Indy sortit les mémoires de Barberousse.

- Peut être qu’un peu d’aide sera la bienvenue.

Il parcourut les pages.

- Hum…Barberousse touchait au but, il se serait allié aux musulmans pour attaquer Constantinople, mais son armée a vite été défaite, par décourage il annonce son dégoût avec la vie et le désir d’en finir. Les pages sont vierges après.

- Cela explique sa disparition, il s’est suicidé.

- Tiens c’est intéressant, « en 1098 un moine du nom de Pierre Barthélemy découvre au fond d’un puits caché sous la cathédrale d’Antioche la pointe d’un fragment de fer de lance. La ville, alors en guerre, retrouve la paix grâce à ce fragment, les croisés, en le voyant, retrouve le courage et la force de lutter.

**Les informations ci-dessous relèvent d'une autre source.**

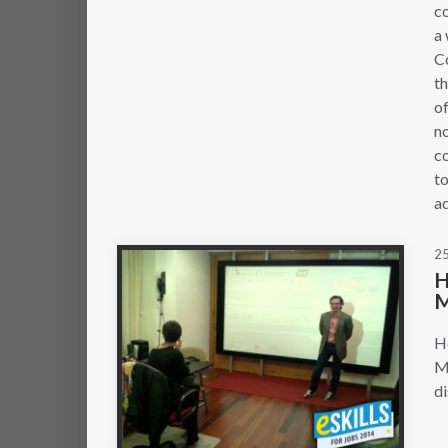
c
a
Co
th
of
no
co
to
ad
25
H
M
H
M
di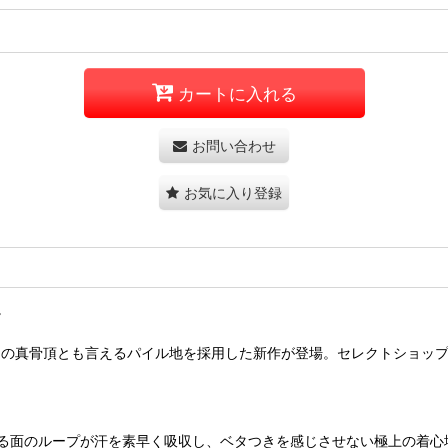
カートに入れる
お問い合わせ
お気に入り登録
。
ランドの真骨頂とも言えるパイル地を採用した新作が登場。セレクトショ
る面のループが汗を素早く吸収し、ベタつきを感じさせない極上の着心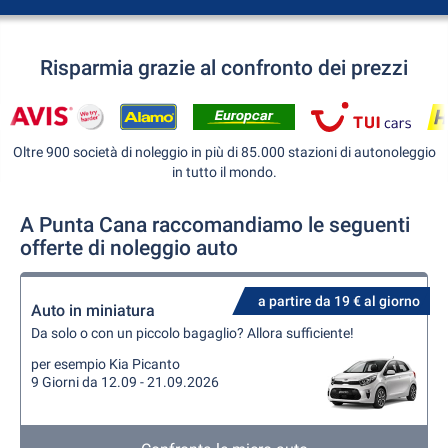
Risparmia grazie al confronto dei prezzi
Oltre 900 società di noleggio in più di 85.000 stazioni di autonoleggio
in tutto il mondo.
A Punta Cana raccomandiamo le seguenti
offerte di noleggio auto
a partire da 19 € al giorno
Auto in miniatura
Da solo o con un piccolo bagaglio? Allora sufficiente!
per esempio Kia Picanto
9 Giorni da 12.09 - 21.09.2026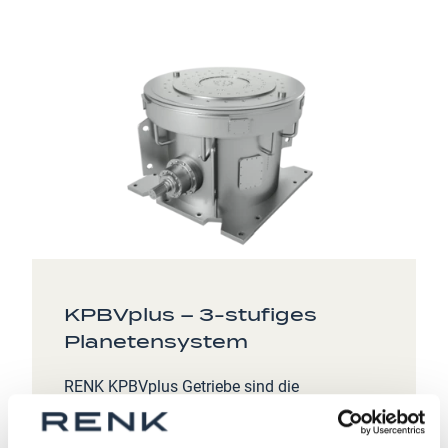
KPBVplus – 3-stufiges
Planetensystem
RENK KPBVplus Getriebe sind die
Antriebslösung für VRM für Zement und
Mineralien.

Le musulmans se retirent après 43 jours de bataille. »

- Des musulmans, comme à Constantinople.

- Mais c’était bien avant Barberousse, il en aura entendu parler.

- Comme Stratner.

- Ça explique tout.

- Stratner est encore plus obsédé que moi, dit Indy.

- C’est un guerrier, il ne lâche rien tant qu’il n’est pas sûr d’avoir remporté la victoire.

- Était-ce votre ami autrefois ?

- Je l’ai aidé, il était aussi passionné que moi pour l’archéologie, c’était un ami oui, jusqu’à ce qu’il change.

- Qu’est-il arrivé ?

- Il a voulu dérober des objets au musée pour les cacher chez lui afin de les étudier, je l’ai dénoncé. Il a été renvoyé deux jours plus tard. Depuis nos routes se sont séparées. Il est devenu malhonnête et mauvais, ça ne m’étonne absolument pas qu’il se soit rallié aux nazis.

- Est-il dangereux ?

- Pas plus que moi, il est trop vieux pour ça, mais il est très rusé, soit prudent fils, si il t’attrape, ton cerveau a intérêt à être plus développé que le sien.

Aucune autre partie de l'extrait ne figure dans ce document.